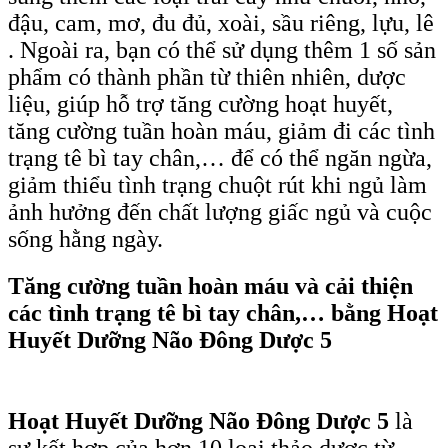
đậu, cam, mơ, đu đủ, xoài, sầu riêng, lựu, lê
. Ngoài ra, bạn có thể sử dụng thêm 1 số sản
phẩm có thành phần từ thiên nhiên, dược
liệu, giúp hỗ trợ tăng cường hoạt huyết,
tăng cường tuần hoàn máu, giảm đi các tình
trạng tê bì tay chân,… để có thể ngăn ngừa,
giảm thiểu tình trạng chuột rút khi ngủ làm
ảnh hưởng đến chất lượng giấc ngủ và cuộc
sống hằng ngày.
Tăng cường tuần hoàn máu và
cải thiện
các tình trạng tê bì tay chân,…
bằng Hoạt
Huyết Dưỡng Não Đông Dược 5
Hoạt Huyết Dưỡng Não Đông Dược 5
là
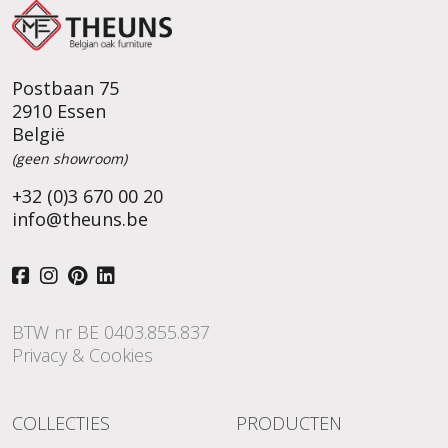
Postbaan 75
2910 Essen
België
(geen showroom)
+32 (0)3 670 00 20
info@theuns.be
BTW nr BE 0403.855.837
Privacy & Cookies
COLLECTIES
PRODUCTEN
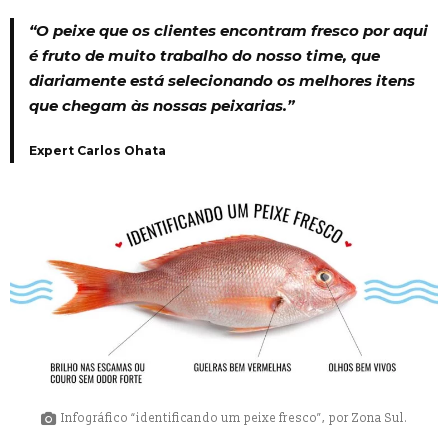
“O peixe que os clientes encontram fresco por aqui
é fruto de muito trabalho do nosso time, que
diariamente está selecionando os melhores itens
que chegam às nossas peixarias.”
Expert Carlos Ohata
Infográfico “identificando um peixe fresco”, por Zona Sul.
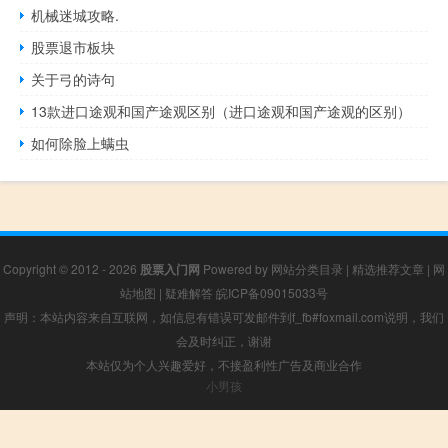
机械迷城攻略.
股票退市板块
关于弓的诗句
13款进口途观和国产途观区别（进口途观和国产途观的区别）
如何除脸上螨虫
Copyright © 2012 - 2026
股票入门网
Powered by
网站分类目录
|
精选推荐文章
|
网
站地图
|
疑难解答
皖ICP备09015033号
声明：本站内容来自互联网，如信息有错误可发邮件到f_fb#foxmail.com说明，我们
会及时纠正，谢谢
本站仅为个人兴趣爱好，不接盈利性广告及商业合作
小男孩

• TASK TO COMPLETE: Set down every entry above exactly as written. Leave out all pictures.

• PROBLEM SOLUTION:
đậu, cam, mơ, đu đủ, xoài, sầu riêng, lựu, lê
. Ngoài ra, bạn có thể sử dụng thêm 1 số sản
phẩm có thành phần từ thiên nhiên, dược
liệu, giúp hỗ trợ tăng cường hoạt huyết,
tăng cường tuần hoàn máu, giảm đi các tình
trạng tê bì tay chân,… để có thể ngăn ngừa,
giảm thiểu tình trạng chuột rút khi ngủ làm
ảnh hưởng đến chất lượng giấc ngủ và cuộc
sống hằng ngày.
Tăng cường tuần hoàn máu và
cải thiện
các tình trạng tê bì tay chân,…
bằng Hoạt
Huyết Dưỡng Não Đông Dược 5
Hoạt Huyết Dưỡng Não Đông Dược 5
là
Postbaan 75
2910 Essen
België
(geen showroom)
+32 (0)3 670 00 20
info@theuns.be
BTW nr BE 0403.855.837
Privacy & Cookies
COLLECTIES
PRODUCTEN
“O peixe que os clientes encontram fresco por aqui
é fruto de muito trabalho do nosso time, que
diariamente está selecionando os melhores itens
que chegam às nossas peixarias.”
Expert Carlos Ohata
Infográfico “identificando um peixe fresco”, por Zona Sul.
机械迷城攻略.
股票退市板块
关于弓的诗句
13款进口途观和国产途观区别（进口途观和国产途观的区别）
如何除脸上螨虫
Copyright © 2012 - 2026
股票入门网
Powered by
网站分类目录
|
精选推荐文章
|
网
站地图
|
疑难解答
皖ICP备09015033号
声明：本站内容来自互联网，如信息有错误可发邮件到f_fb#foxmail.com说明，我们
会及时纠正，谢谢
本站仅为个人兴趣爱好，不接盈利性广告及商业合作
小男孩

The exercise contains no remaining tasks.